Records for this exercise: Begin
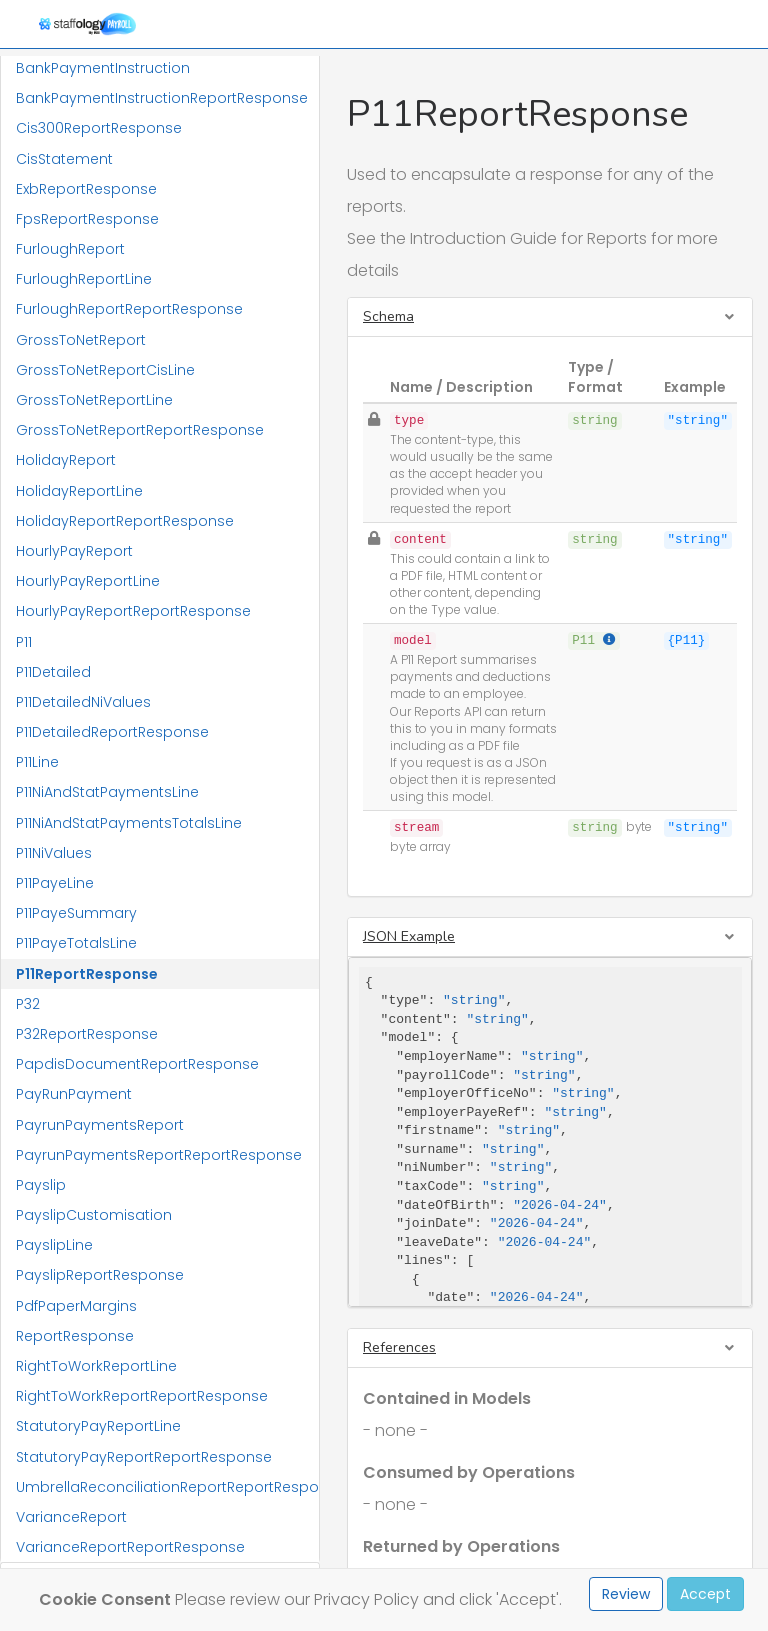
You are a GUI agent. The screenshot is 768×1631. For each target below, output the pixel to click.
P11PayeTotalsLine (76, 943)
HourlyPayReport (74, 551)
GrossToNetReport (81, 340)
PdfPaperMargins (76, 1306)
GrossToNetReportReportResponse (140, 430)
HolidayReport (66, 460)
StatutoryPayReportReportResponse (144, 1457)
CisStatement (64, 159)
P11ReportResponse (87, 974)
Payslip (41, 1185)
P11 (24, 642)
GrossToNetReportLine (94, 400)
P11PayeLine (55, 883)
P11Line (37, 762)
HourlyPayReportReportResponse (133, 611)
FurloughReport (70, 249)
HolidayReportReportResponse (125, 521)
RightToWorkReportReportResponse (142, 1396)
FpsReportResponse (87, 219)
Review (626, 1594)
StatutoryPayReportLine (98, 1426)
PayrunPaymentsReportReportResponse (159, 1155)
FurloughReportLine (84, 279)
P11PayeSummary (76, 913)
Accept (705, 1594)
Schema (388, 316)
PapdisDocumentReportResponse (137, 1064)
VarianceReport (71, 1517)
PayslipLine (54, 1245)
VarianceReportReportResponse (130, 1547)
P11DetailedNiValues (83, 702)
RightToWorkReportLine (96, 1366)
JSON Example (409, 936)
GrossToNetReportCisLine (105, 370)
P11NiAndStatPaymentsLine (107, 792)
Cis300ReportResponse (99, 128)
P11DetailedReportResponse (112, 732)
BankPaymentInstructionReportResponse (162, 98)
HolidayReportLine (79, 491)
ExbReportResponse (86, 189)
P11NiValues (54, 853)
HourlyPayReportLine (88, 581)
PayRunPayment (74, 1094)
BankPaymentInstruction (103, 68)
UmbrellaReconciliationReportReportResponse (167, 1487)
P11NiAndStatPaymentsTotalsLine (129, 823)
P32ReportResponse (87, 1034)
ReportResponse (75, 1336)
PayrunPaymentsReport (100, 1125)
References (399, 1347)
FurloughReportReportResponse (129, 309)
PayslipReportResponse (100, 1275)
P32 (28, 1004)
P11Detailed (53, 672)
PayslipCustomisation (94, 1215)
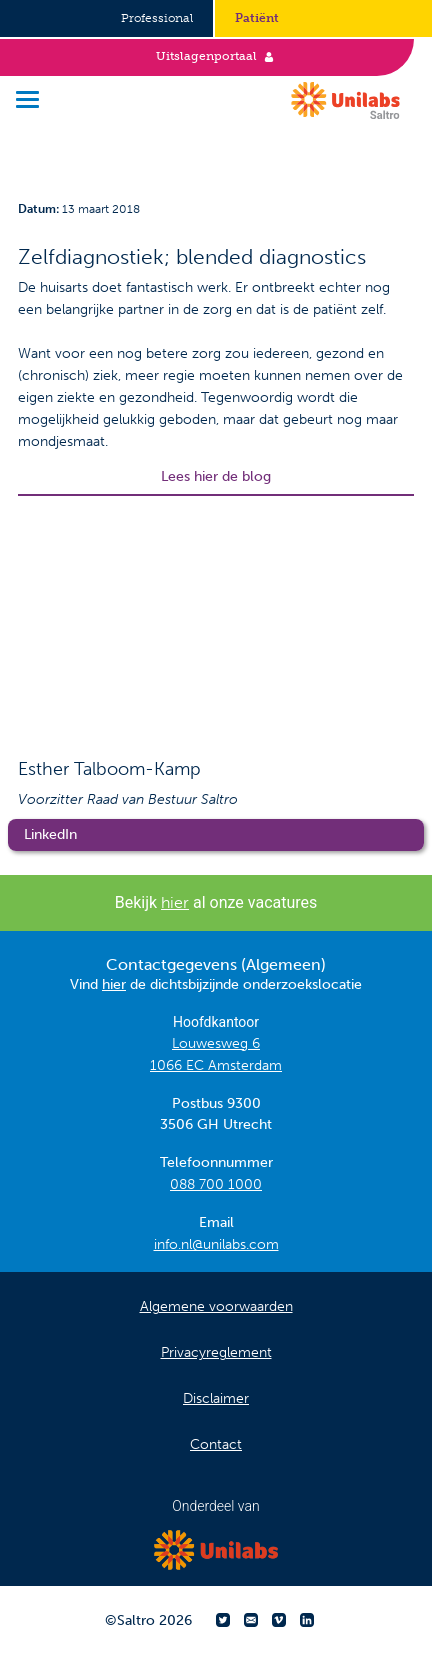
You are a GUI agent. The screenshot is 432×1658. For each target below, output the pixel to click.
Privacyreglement (216, 1352)
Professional (157, 18)
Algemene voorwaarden (216, 1306)
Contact (216, 1444)
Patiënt (257, 18)
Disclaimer (216, 1398)
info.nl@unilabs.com (216, 1244)
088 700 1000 (216, 1184)
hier (175, 902)
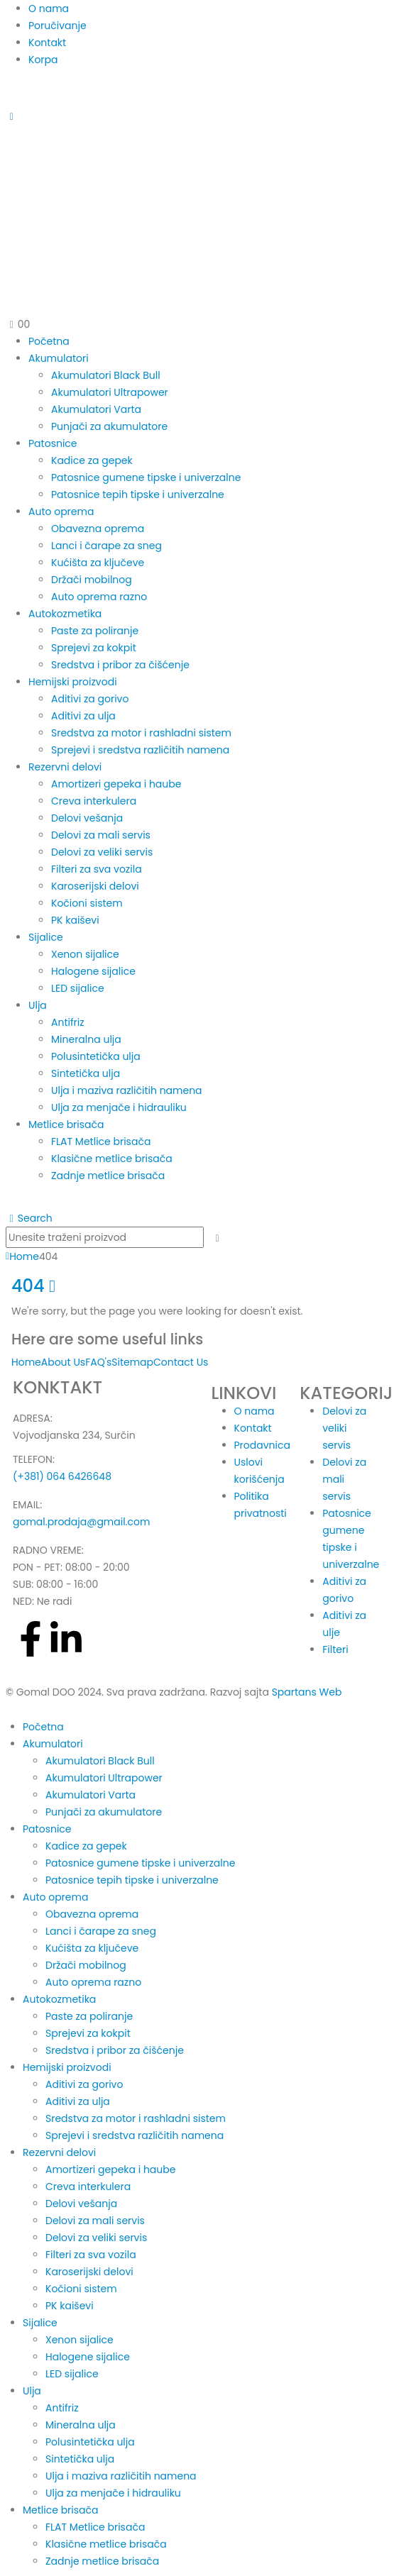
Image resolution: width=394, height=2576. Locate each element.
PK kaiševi (75, 920)
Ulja (37, 1005)
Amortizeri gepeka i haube (116, 784)
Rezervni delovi (65, 767)
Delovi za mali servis (101, 835)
Records for this exercise: End
▸ **What needs to be done**:
Please copy exactly the lines from the one containing "Schema (388, 316)" through the last line of the records, both ends included, and leave out any pictures.

▸ **Response to the exercise**:
Schema (388, 316)
PapdisDocumentReportResponse (137, 1064)
VarianceReport (71, 1517)
PayslipLine (54, 1245)
VarianceReportReportResponse (130, 1547)
P11DetailedNiValues (83, 702)
RightToWorkReportLine (96, 1366)
JSON Example (409, 936)
GrossToNetReportCisLine (105, 370)
P11NiAndStatPaymentsLine (107, 792)
Cis300ReportResponse (99, 128)
P11DetailedReportResponse (112, 732)
BankPaymentInstructionReportResponse (162, 98)
HolidayReportLine (79, 491)
ExbReportResponse (86, 189)
P11NiValues (54, 853)
HourlyPayReportLine (88, 581)
PayRunPayment (74, 1094)
BankPaymentInstruction (103, 68)
UmbrellaReconciliationReportReportResponse (167, 1487)
P11NiAndStatPaymentsTotalsLine (129, 823)
P32ReportResponse (87, 1034)
ReportResponse (75, 1336)
PayrunPaymentsReport (100, 1125)
References (399, 1347)
FurloughReportReportResponse (129, 309)
PayslipReportResponse (100, 1275)
P32 (28, 1004)
P11Detailed (53, 672)
PayslipCustomisation (94, 1215)
You are a GUI agent. The screenshot is 432×1658. For each target below, output the pixel to click.
Privacyreglement (216, 1352)
Professional (157, 18)
Algemene voorwaarden (216, 1306)
Contact (216, 1444)
Patiënt (257, 18)
Disclaimer (216, 1398)
info.nl@unilabs.com (216, 1244)
088 700 1000 (216, 1184)
hier (175, 902)
Image resolution: width=394, height=2576. Locate each element.
PK kaiševi (75, 920)
Ulja (37, 1005)
Amortizeri gepeka i haube (116, 784)
Rezervni delovi (65, 767)
Delovi za mali servis (101, 835)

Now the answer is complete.